The blog tease is out in the forefront now time for the follow-up from someone who also has been stung by the 757 gap filling and needed Boeing aircraft dream.


Aerodynamic efficiency target of Boeing ecoDemonstrator 757 flight tests


March 20, 2015

The Boeing Airplane Company's ecoDemonstrator 757 (Photo: Boeing)


















"Boeing is at it again, continuing its on-going ecoDemonstrator test program by ramping up a series of flight tests with a modified 757 airliner. The lengthy tests will assess new methods to advance efficiency, cut noise and lower carbon emissions.
The flight tests, a continuing part of Boeing's ecoDemonstrator series, are being conducted in collaboration with the TUI Group and NASA using the ecoDemonstrator 757 for the tests. Boeing is actually using the single aircraft to conduct three separate tests simultaneously, on three separate aerodynamic surfaces. The experiments being conducted with TUI focus on aerodynamic efficiency. The two other investigations in conjunction with NASA will focus reduced fuel use and carbon emissions."
  • The aircraft's left wing is being used by Boeing to evaluate technologies to reduce the environmental effects on natural laminar flow. Anything that disrupts the smooth flow of air across the plane is bad, and doubly so if this flow disruption occurs on the wing. 
  • The right wing is also concerned with lessening the effects of insect fragments. Working in conjunction with NASA's Environmentally Responsible Aviation (ERA) Project, Boeing will evaluate two technologies on the ecoDemonstrator 757.
  • The third test is happening at the same time, but this one is up on the vertical tail. Active flow control is being evaluated by NASA and Boeing to improve airflow over the rudder and maximize its aerodynamic efficiency." 
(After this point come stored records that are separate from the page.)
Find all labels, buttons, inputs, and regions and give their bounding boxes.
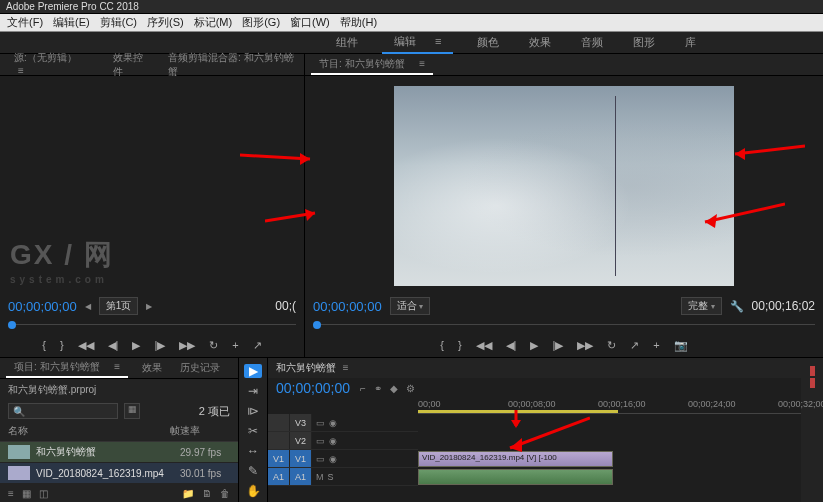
timeline-tracks-area[interactable]: VID_20180824_162319.mp4 [V] [-100 — [418, 414, 801, 486]
track-v3[interactable]: V3▭◉ — [268, 414, 418, 432]
project-panel: 项目: 和六舅钓螃蟹 ≡ 效果 历史记录 和六舅钓螃蟹.prproj ▦ 2 项… — [0, 358, 238, 502]
ws-library[interactable]: 库 — [679, 32, 702, 53]
time-ruler[interactable]: 00;00 00;00;08;00 00;00;16;00 00;00;24;0… — [418, 398, 801, 414]
eye-icon[interactable]: ◉ — [329, 454, 337, 464]
trash-icon[interactable]: 🗑 — [220, 488, 230, 499]
menu-window[interactable]: 窗口(W) — [287, 15, 333, 30]
toggle-icon[interactable]: ▭ — [316, 454, 325, 464]
tab-history[interactable]: 历史记录 — [176, 359, 224, 377]
camera-icon[interactable]: 📷 — [674, 339, 688, 352]
ws-color[interactable]: 颜色 — [471, 32, 505, 53]
program-transport: { } ◀◀ ◀| ▶ |▶ ▶▶ ↻ ↗ + 📷 — [305, 333, 823, 357]
project-row[interactable]: 和六舅钓螃蟹 29.97 fps — [0, 442, 238, 462]
track-a1[interactable]: A1A1MS — [268, 468, 418, 486]
ffwd-button[interactable]: ▶▶ — [179, 339, 195, 352]
insert-button[interactable]: + — [232, 339, 238, 351]
wrench-icon[interactable]: 🔧 — [730, 300, 744, 313]
ffwd-button[interactable]: ▶▶ — [577, 339, 593, 352]
project-filename: 和六舅钓螃蟹.prproj — [0, 379, 238, 401]
play-button[interactable]: ▶ — [132, 339, 140, 352]
mark-in-button[interactable]: { — [440, 339, 444, 351]
mark-out-button[interactable]: } — [60, 339, 64, 351]
project-row[interactable]: VID_20180824_162319.mp4 30.01 fps — [0, 463, 238, 483]
sequence-tab[interactable]: 和六舅钓螃蟹 ≡ — [276, 361, 349, 375]
col-name[interactable]: 名称 — [8, 424, 170, 438]
toggle-icon[interactable]: ▭ — [316, 436, 325, 446]
solo-icon[interactable]: S — [328, 472, 334, 482]
hamburger-icon[interactable]: ≡ — [429, 32, 447, 50]
extract-button[interactable]: + — [653, 339, 659, 351]
pen-tool-icon[interactable]: ✎ — [244, 464, 262, 478]
ws-assembly[interactable]: 组件 — [330, 32, 364, 53]
ripple-tool-icon[interactable]: ⧐ — [244, 404, 262, 418]
source-tc-out: 00;( — [275, 299, 296, 313]
program-tc-out: 00;00;16;02 — [752, 299, 815, 313]
audio-clip[interactable] — [418, 469, 613, 485]
selection-tool-icon[interactable]: ▶ — [244, 364, 262, 378]
slip-tool-icon[interactable]: ↔ — [244, 444, 262, 458]
project-search-input[interactable] — [8, 403, 118, 419]
menu-edit[interactable]: 编辑(E) — [50, 15, 93, 30]
track-v1[interactable]: V1V1▭◉ — [268, 450, 418, 468]
step-fwd-button[interactable]: |▶ — [154, 339, 165, 352]
fit-dropdown[interactable]: 适合 ▾ — [390, 297, 431, 315]
menu-file[interactable]: 文件(F) — [4, 15, 46, 30]
ws-graphics[interactable]: 图形 — [627, 32, 661, 53]
hand-tool-icon[interactable]: ✋ — [244, 484, 262, 498]
lift-button[interactable]: ↗ — [630, 339, 639, 352]
ws-editing[interactable]: 编辑 ≡ — [382, 31, 453, 54]
program-scrubber[interactable] — [313, 319, 815, 331]
timeline-tc[interactable]: 00;00;00;00 — [276, 380, 350, 396]
source-tc-in[interactable]: 00;00;00;00 — [8, 299, 77, 314]
track-select-tool-icon[interactable]: ⇥ — [244, 384, 262, 398]
filter-icon[interactable]: ▦ — [124, 403, 140, 419]
menu-marker[interactable]: 标记(M) — [191, 15, 236, 30]
work-area[interactable] — [418, 410, 618, 413]
ws-audio[interactable]: 音频 — [575, 32, 609, 53]
rewind-button[interactable]: ◀◀ — [476, 339, 492, 352]
loop-button[interactable]: ↻ — [607, 339, 616, 352]
step-back-button[interactable]: ◀| — [108, 339, 119, 352]
new-bin-icon[interactable]: 📁 — [182, 488, 194, 499]
step-back-button[interactable]: ◀| — [506, 339, 517, 352]
track-v2[interactable]: V2▭◉ — [268, 432, 418, 450]
list-view-icon[interactable]: ≡ — [8, 488, 14, 499]
play-button[interactable]: ▶ — [530, 339, 538, 352]
video-clip[interactable]: VID_20180824_162319.mp4 [V] [-100 — [418, 451, 613, 467]
menu-bar: 文件(F) 编辑(E) 剪辑(C) 序列(S) 标记(M) 图形(G) 窗口(W… — [0, 14, 823, 32]
step-fwd-button[interactable]: |▶ — [552, 339, 563, 352]
snap-icon[interactable]: ⌐ — [360, 383, 366, 394]
next-page-icon[interactable]: ▶ — [146, 302, 152, 311]
rewind-button[interactable]: ◀◀ — [78, 339, 94, 352]
ws-effects[interactable]: 效果 — [523, 32, 557, 53]
menu-help[interactable]: 帮助(H) — [337, 15, 380, 30]
program-viewer — [305, 76, 823, 295]
prev-page-icon[interactable]: ◀ — [85, 302, 91, 311]
mark-out-button[interactable]: } — [458, 339, 462, 351]
source-scrubber[interactable] — [8, 319, 296, 331]
tab-program[interactable]: 节目: 和六舅钓螃蟹 ≡ — [311, 55, 433, 75]
toggle-icon[interactable]: ▭ — [316, 418, 325, 428]
tab-project[interactable]: 项目: 和六舅钓螃蟹 ≡ — [6, 358, 128, 378]
settings-icon[interactable]: ⚙ — [406, 383, 415, 394]
link-icon[interactable]: ⚭ — [374, 383, 382, 394]
marker-icon[interactable]: ◆ — [390, 383, 398, 394]
freeform-icon[interactable]: ◫ — [39, 488, 48, 499]
menu-clip[interactable]: 剪辑(C) — [97, 15, 140, 30]
menu-sequence[interactable]: 序列(S) — [144, 15, 187, 30]
razor-tool-icon[interactable]: ✂ — [244, 424, 262, 438]
menu-graphics[interactable]: 图形(G) — [239, 15, 283, 30]
quality-dropdown[interactable]: 完整 ▾ — [681, 297, 722, 315]
program-tc-in[interactable]: 00;00;00;00 — [313, 299, 382, 314]
col-fps[interactable]: 帧速率 — [170, 424, 230, 438]
page-selector[interactable]: 第1页 — [99, 297, 139, 315]
mute-icon[interactable]: M — [316, 472, 324, 482]
eye-icon[interactable]: ◉ — [329, 436, 337, 446]
eye-icon[interactable]: ◉ — [329, 418, 337, 428]
icon-view-icon[interactable]: ▦ — [22, 488, 31, 499]
export-frame-button[interactable]: ↗ — [253, 339, 262, 352]
tab-effects[interactable]: 效果 — [138, 359, 166, 377]
loop-button[interactable]: ↻ — [209, 339, 218, 352]
new-item-icon[interactable]: 🗎 — [202, 488, 212, 499]
mark-in-button[interactable]: { — [42, 339, 46, 351]
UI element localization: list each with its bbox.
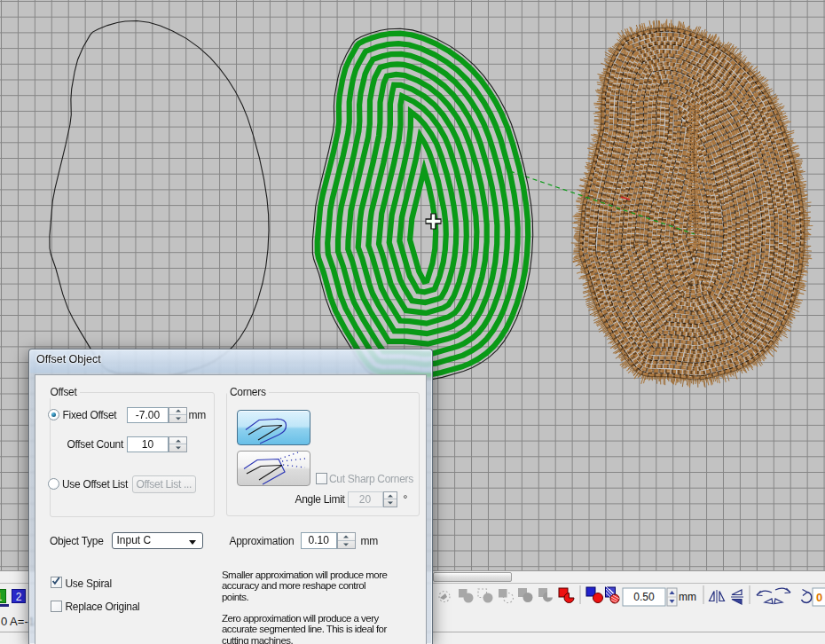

The NASA play, starts to confuse the 757 play for the future. Is this a military science project or for getting the bugs out, or is it a commercial expansion project, maximization for laminar flow technology?  The wing area is Boeing's play ground. Perhaps a new 757 wing will come out of this joint testing with Nasa. Perhaps both will gain some data for well , who knows?




The fuel for speculation has caught fire within the realm of Winging It. This is not a 757 stepping stone, but it is an integral part for finding a gap filler carrying 200 plus passengers for transoceanic and trans continental hauling of passengers and freight from hubs.



  • New Plastic wings, yes
  • New Engines, Yes
  • Bugs and more bugs, No
  • 220 Max seats yes
  • Exceeds A321 expectations , yes
  • All Plastic, yes (See Charleston's plant layout and plastic body making)
  • Bleed Air By-pass, No
  • All electric, yes
Its the best of Max and the Dreamliner at the same time. Its wider than a Max smaller narrower an 787-800. It flies somewhere in between a Max 9 and 787-800 in distance. It will give Airbus a severe wedgie in its flight-line. Its the next Boeing announcement at some airshow near England or Paris. The 757 is not dead! Just metamorphic, like a butterfly. What does Boeing number it or call it is the tougher question at this point. I dubbed it the Goldenliner 797.